B. La présomption de connaissance partagée au sein du cercle familial
Le juge d’appel étend cette connaissance de l’origine du dommage à l’ensemble des descendants majeurs de la victime au moment des faits. Il relève que les enfants et petits-enfants « doivent également être regardés comme ayant eu connaissance au plus tard le 7 mars 2013 » de l’imputabilité. Cette position s’appuie sur la production d’attestations sur l’honneur et sur l’intensité des liens familiaux unissant les différents requérants au défunt. Le juge refuse ainsi de distinguer les membres de la famille selon leur implication directe dans la première procédure indemnitaire engagée par la veuve. Le point de départ de la prescription est donc fixé de manière uniforme au 1er janvier 2014 pour l’ensemble des victimes par ricochet. Cette approche impose une vigilance accrue aux proches d’une victime dès lors qu’une procédure est initiée par l’un d’entre eux.
II. L’inefficacité des interruptions de prescription entre créances de natures distinctes
La solution de la cour repose sur une distinction fondamentale entre les différentes créances nées d’un même fait générateur au sein d’une succession. Cette segmentation juridique empêche la propagation de l’effet interruptif des recours entre les co-héritiers pour leurs préjudices personnels.
A. La dualité irréductible entre action successorale et action personnelle
Les requérants invoquaient l’effet interruptif d’une décision de justice rendue en 2018 concernant la réparation intégrale des préjudices subis par l’agent défunt. Le juge écarte cet argument en soulignant que cette procédure se rapportait exclusivement à « la seule créance née de l’action successorale suivant le décès ». Cette créance est jugée juridiquement distincte de celle tendant à la réparation des préjudices propres des membres de la famille agissant comme victimes indirectes. L’arrêt précise que les demandes « procèdent ainsi d’une cause juridique différente » et ne peuvent bénéficier des actes interruptifs de l’autre action. La saisine de la cour d’appel par la veuve en 2017 n’a donc pas suspendu le délai de prescription pour les descendants. Cette autonomie des créances oblige chaque victime à accomplir ses propres actes conservatoires avant l’expiration du délai légal de quatre ans.

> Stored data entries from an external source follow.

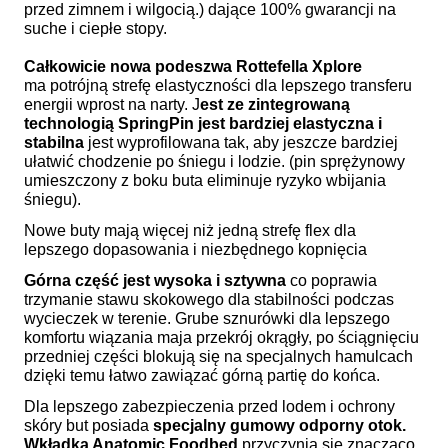
przed zimnem i wilgocią.
) dające 100% gwarancji na
suche i ciepłe stopy.
Całkowicie
nowa
podeszwa Rottefella Xplore
ma potrójną strefę elastyczności dla lepszego transferu
energii wprost na narty. J
est ze zintegrowaną
technologią SpringPin jest bardziej elastyczna i
stabilna
jest wyprofilowana tak, aby jeszcze bardziej
ułatwić chodzenie po śniegu i lodzie.
(pin sprężynowy
umieszczony z boku buta eliminuje ryzyko wbijania
śniegu).
Nowe buty mają więcej niż jedną strefę flex dla
lepszego dopasowania i niezbędnego kopnięcia
Górna część jest wysoka i sztywna
co poprawia
trzymanie stawu skokowego dla stabilności podczas
wycieczek w terenie. Grube sznurówki dla lepszego
komfortu wiązania maja przekrój okrągły, po ściągnięciu
przedniej części blokują się na specjalnych hamulcach
dzięki temu łatwo zawiązać górną partię do końca.
Dla lepszego zabezpieczenia przed lodem i ochrony
skóry but posiada
specjalny gumowy odporny otok.
Wkładka Anatomic Foodbed
przyczynia się znacząco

B. Une protection rigoureuse des deniers publics au détriment de l’équité
L’application stricte de la prescription quadriennale aboutit ici au rejet d’une demande d’indemnisation malgré la reconnaissance préalable d’une faute de la puissance publique. La cour constate qu’aucun acte interruptif n’a été accompli par les appelants entre le 1er janvier 2014 et le 31 décembre 2017. La demande préalable formée seulement en mai 2022 est jugée tardive, rendant la créance définitivement prescrite au profit de l’administration et des deniers publics. Le juge administratif confirme ainsi une interprétation restrictive de la loi de 1968, privilégiant la sécurité juridique et la stabilité des comptes publics. Cette décision souligne la difficulté pour les victimes indirectes de naviguer entre les régimes spéciaux d’indemnisation et le droit commun de la responsabilité. La portée de cet arrêt réside dans l’exigence d’une action diligente et individuelle de chaque membre de la famille dès la connaissance du dommage.